Urban Outfitters reported third-quarter revenue of $862.5 million, up 4.5% year over year but about $7 million below the average analyst estimate. Total comparable store sales rose by just 1%, driven by strength at the company's namesake stores. Urban Outfitters stores registered a 5.2% comparable sales increase, while Free People and Anthropologie Group suffered declines of 1.5% and 2.7%, respectively.
Earnings per share (EPS) came in at $0.40, down from $0.42 during the prior-year period and $0.04 short of analyst expectations. Gross margin decreased slightly to 34.8%, and operating expenses rose by 10.5%, more than twice the rate of revenue growth. A lower tax rate and a reduced share count due to share buybacks helped boost per-share numbers, but that wasn't enough to prevent an EPS decline.
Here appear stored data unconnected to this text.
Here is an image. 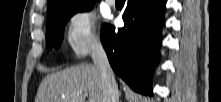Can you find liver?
Here are the masks:
<instances>
[{
    "instance_id": "obj_1",
    "label": "liver",
    "mask_w": 221,
    "mask_h": 102,
    "mask_svg": "<svg viewBox=\"0 0 221 102\" xmlns=\"http://www.w3.org/2000/svg\"><path fill=\"white\" fill-rule=\"evenodd\" d=\"M103 102L104 85L100 70L81 64L47 75L41 82L35 102Z\"/></svg>"
}]
</instances>
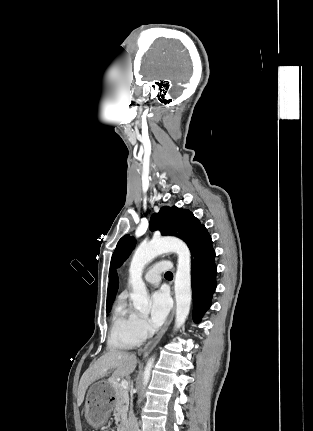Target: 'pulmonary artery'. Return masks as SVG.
<instances>
[{"instance_id":"e3ab8cb5","label":"pulmonary artery","mask_w":313,"mask_h":431,"mask_svg":"<svg viewBox=\"0 0 313 431\" xmlns=\"http://www.w3.org/2000/svg\"><path fill=\"white\" fill-rule=\"evenodd\" d=\"M170 268V263L160 261L151 266L145 273L144 280L149 285H158L161 280V273Z\"/></svg>"}]
</instances>
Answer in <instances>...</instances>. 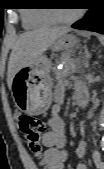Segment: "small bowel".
<instances>
[{"label": "small bowel", "instance_id": "small-bowel-1", "mask_svg": "<svg viewBox=\"0 0 104 169\" xmlns=\"http://www.w3.org/2000/svg\"><path fill=\"white\" fill-rule=\"evenodd\" d=\"M63 87L59 86L56 90V104L50 110L48 118L49 130L45 132L42 138V144L47 148L43 159L40 162L42 169H63L64 163L68 159V152L64 149L65 138V123L60 116L61 101L63 98ZM79 96H87V92L77 86L75 89V98ZM86 142L81 140L76 148V155L83 159L86 153ZM76 169H88L87 165L80 162Z\"/></svg>", "mask_w": 104, "mask_h": 169}]
</instances>
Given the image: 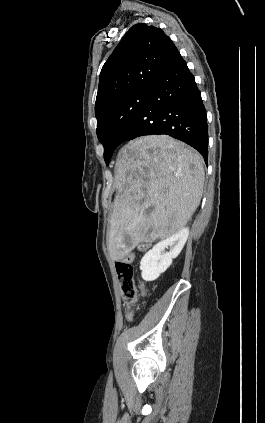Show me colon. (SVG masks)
Segmentation results:
<instances>
[{"mask_svg":"<svg viewBox=\"0 0 265 423\" xmlns=\"http://www.w3.org/2000/svg\"><path fill=\"white\" fill-rule=\"evenodd\" d=\"M116 272L122 285V296L128 305H132L144 294L143 285H137L134 280L135 269L133 266V255L120 259L116 262ZM130 319L131 313L127 314Z\"/></svg>","mask_w":265,"mask_h":423,"instance_id":"5ec220e1","label":"colon"}]
</instances>
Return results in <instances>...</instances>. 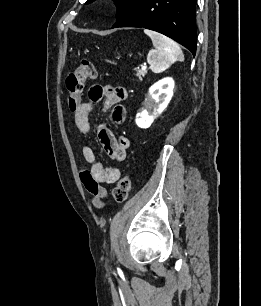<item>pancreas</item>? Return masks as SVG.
I'll use <instances>...</instances> for the list:
<instances>
[{
  "mask_svg": "<svg viewBox=\"0 0 261 306\" xmlns=\"http://www.w3.org/2000/svg\"><path fill=\"white\" fill-rule=\"evenodd\" d=\"M146 74L147 71H138L136 76L140 79V81H142V77H145Z\"/></svg>",
  "mask_w": 261,
  "mask_h": 306,
  "instance_id": "pancreas-1",
  "label": "pancreas"
}]
</instances>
Urban Outfitters CEO Richard Hayne kept it brief: "I am pleased to announce our teams delivered record third quarter sales. These results were driven by the third consecutive quarter of positive Retail segment 'comps' and continued strength in our Wholesale segment."
Urban Outfitters' disappointing results triggered an analyst downgrade from Wunderlich, which lowered its price target on the stock from $40 to $32, calling the company's results anemic. Weak sales at Free People and Anthropologie, as well as a slumping gross margin, are areas of concern.
Share buybacks and a lower tax rate saved Urban Outfitters from reporting a steeper decline in per-share earnings. The namesake stores are performing well, but the rest of the company is struggling to attract shoppers. Urban Outfitters will need to do better during the important holiday season in order to win back investors.